My personal favorite way to do this is in a group setting with stickies (in my case, I placed questions in blue stickies, and answers in yellow). If you are online you could use something like Google Jamboard, Google Slides, Stickies.io, IdeaBoardz, Miro, or MURAL. Let everyone write down a sticky for every answer they may come up with. Each person in the group should be answering without consulting each other. This is meant to be a fast activity and a brainstorming session. Encourage participants to try and not overthink, and to overcome the fear of giving the “wrong” answer. For each question, I like to limit the time window to a few minutes.
Once you have the responses, it’s time to look at the answers. What similarities do you see? What patterns do you see emerging? What variations or outliers are there? Perhaps there is not a clear understanding of quality, or someone’s idea of measuring is very different than another person’s.

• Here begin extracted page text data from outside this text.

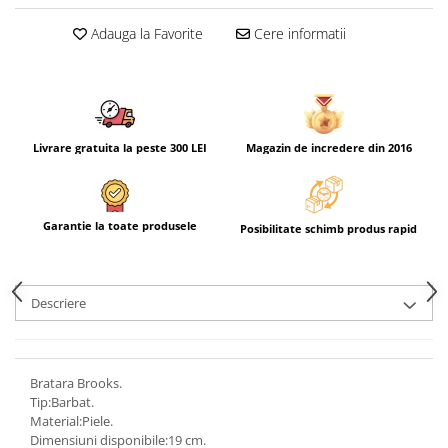
Adauga la Favorite
Cere informatii
Livrare gratuita la peste 300 LEI
Magazin de incredere din 2016
Garantie la toate produsele
Posibilitate schimb produs rapid
Descriere
Bratara Brooks.
Tip:Barbat.
Material:Piele.
Dimensiuni disponibile:19 cm.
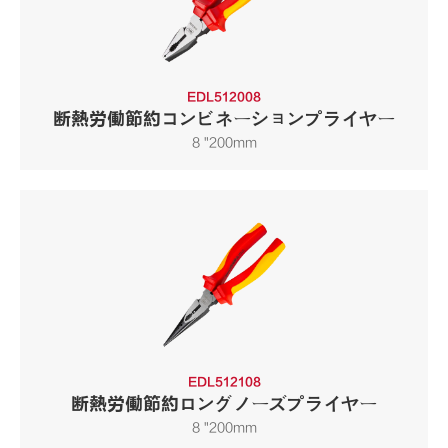
EDL512008
断熱労働節約コンビネーションプライヤー
8 "200mm
EDL512108
断熱労働節約ロングノーズプライヤー
8 "200mm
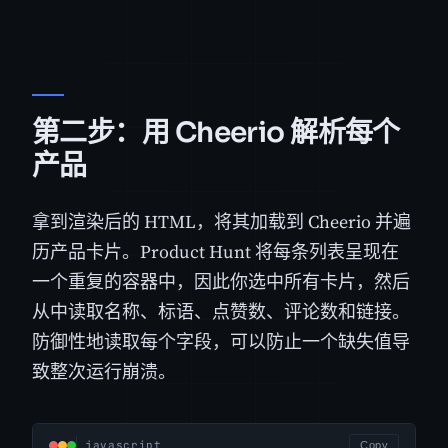
第二步：用 Cheerio 解析每个
产品
拿到渲染后的 HTML，将其加载到 Cheerio 并遍
历产品卡片。Product Hunt 将每条列表呈现在
一个重复的容器中，因此你选中所有卡片，然后
从中读取名称、标语、点赞数、评论数和链接。
防御性地读取每个字段，可以防止一个缺失值导
致整次运行崩溃。
javascript
Copy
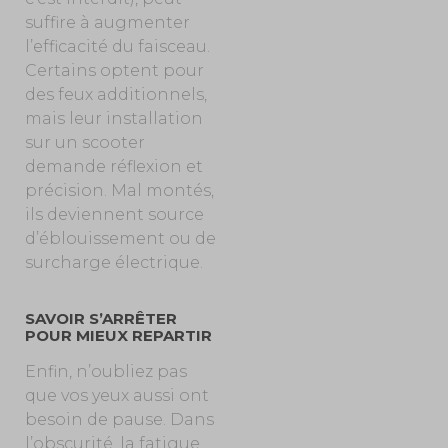
suffire à augmenter
l’efficacité du faisceau.
Certains optent pour
des feux additionnels,
mais leur installation
sur un scooter
demande réflexion et
précision. Mal montés,
ils deviennent source
d’éblouissement ou de
surcharge électrique.
SAVOIR S’ARRÊTER
POUR MIEUX REPARTIR
Enfin, n’oubliez pas
que vos yeux aussi ont
besoin de pause. Dans
l’obscurité, la fatigue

In one particular case, I asked “What is the team’s engineering process at a high level?” Some of the answers I received were:
No continuous integration—developers check in daily
Definition of done is not followed
2-3 releases a year—process still in flux
Tests run at a fixed time
Tests take five hours to run
Automation is done after release is already in production
Unit tests are manually run and have no gates
What would you star or group here? As I review the answers, I start noting those that had similar answers. If possible, I start moving the related stickies in their own cluster, or at least group around a similar theme. I then start arranging the most alarming responses as well to help prioritize—and just like that we had the beginnings of a backlog.
Image: Sample board after grouping answers and finding patterns.
The Whole-Team Approach to Agile Testing: Lessons from the Field
If I’ve learned anything, it’s that I never cease to be surprised by responses. I never presume to know the answers heading into a session. When we dive into challenges, it’s very rarely about a tool. In fact, I’m actually struggling to think of a case in which a tool problem was actually brought up. Instead, it’s invariably the human element. Perhaps a miscommunication, or lack of clarity. Perhaps a process is broken, and a tool isn’t required to fix it. Even automation and technical issues are more about the human side and understanding.
The other lesson? Build trust. Then ask. When I have developed a relationship with the people I’m talking to, I’ve found the responses are much richer. When people feel that they are not being judged and that I am here to listen… that’s where the gold is.